- Developed by: John Semper Cynthia Friedlob
- Starring: Christopher Reid Christopher Martin
- Voices of: J. D. Hall Brian Stokes Mitchell
- Composers: Haim Saban Shuki Levy
- Country of origin: United States
- Original language: English
- No. of seasons: 1
- No. of episodes: 13

Production
- Executive producers: Winston Richard Ellen Levy-Sarnoff Maynell Thomas Joe Taritero
- Production companies: Marvel Productions Saban Entertainment

Original release
- Network: NBC
- Release: September 8 – December 8, 1990

= Kid 'n Play (TV series) =

American animated cartoon series

Kid 'n Play is a 1990 American animated television series based on the real-life hip hop duo Kid 'n Play. It ran for one season on NBC from September 8 to December 8, 1990. On the show, Kid 'n Play were portrayed as teenagers, along with their friend Jazzy, their producer Hurbie and their DJ Wiz, but their recording careers remained the same as in real life, as did their character traits. Production was by Marvel Productions and Saban Entertainment.

The real Kid 'n Play appeared in live-action wraparounds of the cartoons, but voice actors took over for the animated versions of the duo. The show stressed positive role models, teaching children how to get along with each other and stay out of trouble. Akin to the House Party films, Play was the less responsible member of the duo, cooking up get rich quick schemes, while Kid, the more responsible member, would usually be made to clean up messes. Oftentimes the issue would be resolved by the characters' girlfriends, or sometimes by an elderly jazz musician who wore a blue beret and was aptly named "Old Blue". Also along the crew is Kid's Mohawk pet dog Hairy. The lessons ranged from serious to lighter fare. One of the "less serious" episodes dealt with Kid's father under the impression hip hop is bad and Kid not having the means to put it in a positive light. Old Blue offers to help by sending Kid on a trip back in time to the era of jazz and 1920s speakeasies to help better understand its roots.

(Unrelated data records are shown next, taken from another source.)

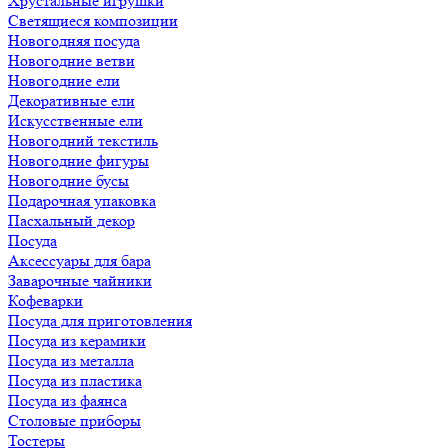
Хрустальные игрушки
Светящиеся композиции
Новогодняя посуда
Новогодние ветви
Новогодние ели
Декоративные ели
Искусственные ели
Новогодний текстиль
Новогодние фигуры
Новогодние бусы
Подарочная упаковка
Пасхальный декор
Посуда
Аксессуары для бара
Заварочные чайники
Кофеварки
Посуда для приготовления
Посуда из керамики
Посуда из металла
Посуда из пластика
Посуда из фаянса
Столовые приборы
Тостеры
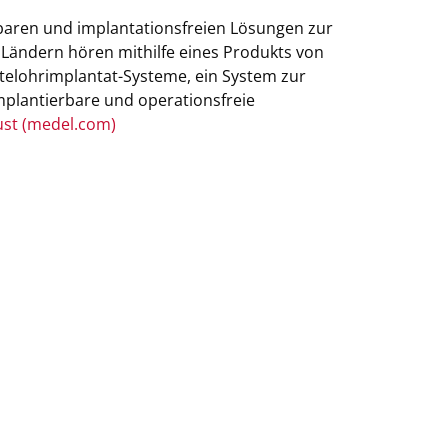
baren und implantationsfreien Lösungen zur
 Ländern hören mithilfe eines Produkts von
telohrimplantat-Systeme, ein System zur
mplantierbare und operationsfreie
ust (medel.com)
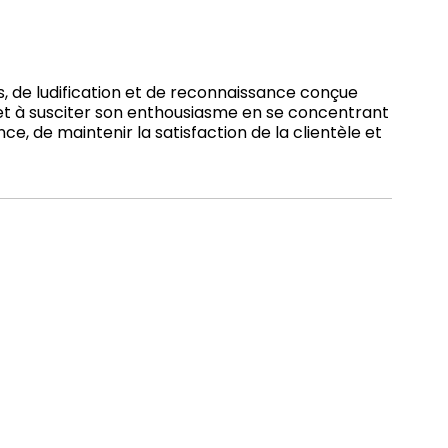
 de ludification et de reconnaissance conçue
e et à susciter son enthousiasme en se concentrant
e, de maintenir la satisfaction de la clientèle et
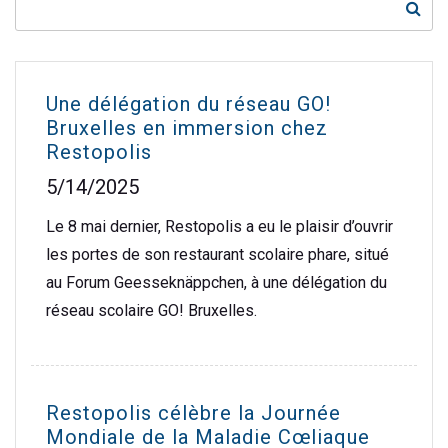
Une délégation du réseau GO!
Bruxelles en immersion chez
Restopolis
5/14/2025
Le 8 mai dernier, Restopolis a eu le plaisir d’ouvrir
les portes de son restaurant scolaire phare, situé
au Forum Geesseknäppchen, à une délégation du
réseau scolaire GO! Bruxelles.
Restopolis célèbre la Journée
Mondiale de la Maladie Cœliaque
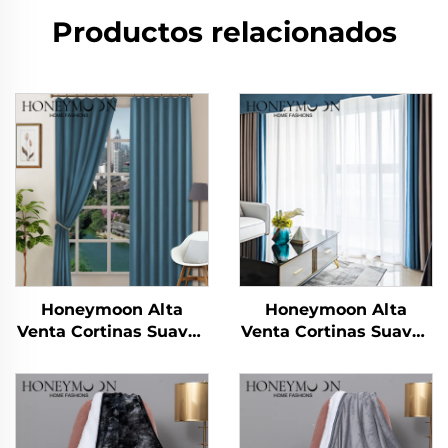
Productos relacionados
Honeymoon Alta
Honeymoon Alta
Venta Cortinas Suaves
Venta Cortinas Suaves
Naturales con Forro
Naturales con Forro
Sólido con Ojales para
Sólido con Ojales para
Dormitorio Ventana
Dormitorio Ventana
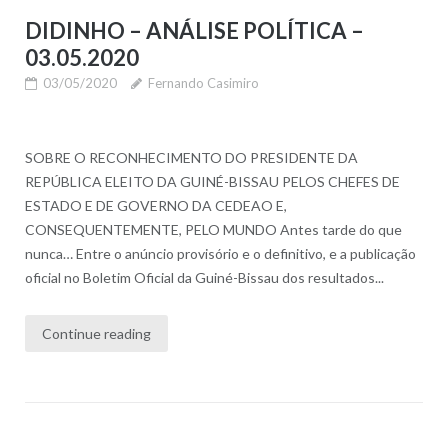
DIDINHO – ANÁLISE POLÍTICA –
03.05.2020
03/05/2020
Fernando Casimiro
SOBRE O RECONHECIMENTO DO PRESIDENTE DA
REPÚBLICA ELEITO DA GUINÉ-BISSAU PELOS CHEFES DE
ESTADO E DE GOVERNO DA CEDEAO E,
CONSEQUENTEMENTE, PELO MUNDO Antes tarde do que
nunca… Entre o anúncio provisório e o definitivo, e a publicação
oficial no Boletim Oficial da Guiné-Bissau dos resultados...
Continue reading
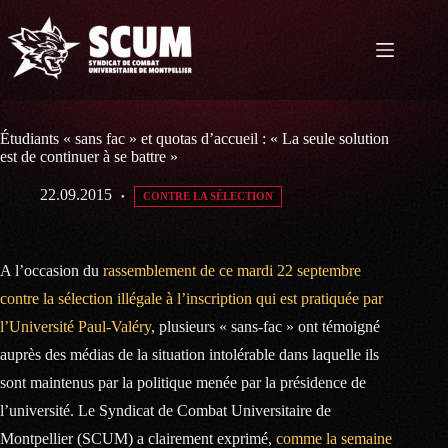
Passer
au
contenu
Étudiants « sans fac » et quotas d’accueil : « La seule solution
est de continuer à se battre »
22.09.2015
CONTRE LA SÉLECTION
A l’occasion du
rassemblement de ce mardi 22 septembre
contre la sélection illégale à l’inscription qui est pratiquée par
l’Université Paul-Valéry
, plusieurs « sans-fac » ont témoigné
auprès des médias de la situation intolérable dans laquelle ils
sont maintenus par la politique menée par la présidence de
l’université. Le Syndicat de Combat Universitaire de
Montpellier (SCUM) a clairement exprimé,
comme la semaine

Marvel Comics published a tie-in comic book which ran for nine issues in 1992.

The series was created by John Semper Jr. and Cynthia Friedlob who also served as the show-runners and head-writers. They would later go on to write Kid 'N Play's third live-action feature, Class Act, for Warner Bros. Semper would later produce and be the head-writer for "Spider-Man: The Animated Series," for Marvel Films Animation. It was cancelled after one season as George H. W. Bush signed a deal to require educational programming for children in the following season.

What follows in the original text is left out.